(To do):
Retype exactly the lines from the line with "прокручивающейся ручки" to the end of the data, keeping both boundary lines.

(Source information):
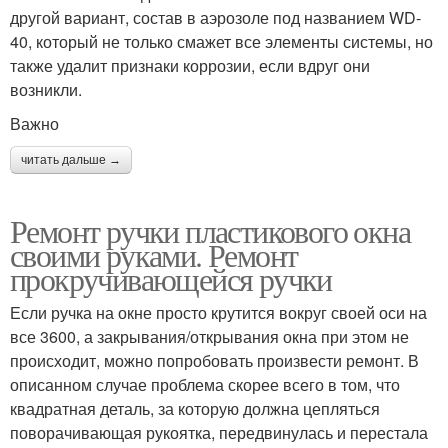
другой вариант, состав в аэрозоле под названием WD-
40, который не только смажет все элементы системы, но
также удалит признаки коррозии, если вдруг они
возникли.
Важно
читать дальше →
Ремонт ручки пластикового окна
своими руками. Ремонт
прокручивающейся ручки
Если ручка на окне просто крутится вокруг своей оси на
все 3600, а закрывания/открывания окна при этом не
происходит, можно попробовать произвести ремонт. В
описанном случае проблема скорее всего в том, что
квадратная деталь, за которую должна цепляться
поворачивающая рукоятка, передвинулась и перестала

(Output of the exercise):
прокручивающейся ручки
Если ручка на окне просто крутится вокруг своей оси на
все 3600, а закрывания/открывания окна при этом не
происходит, можно попробовать произвести ремонт. В
описанном случае проблема скорее всего в том, что
квадратная деталь, за которую должна цепляться
поворачивающая рукоятка, передвинулась и перестала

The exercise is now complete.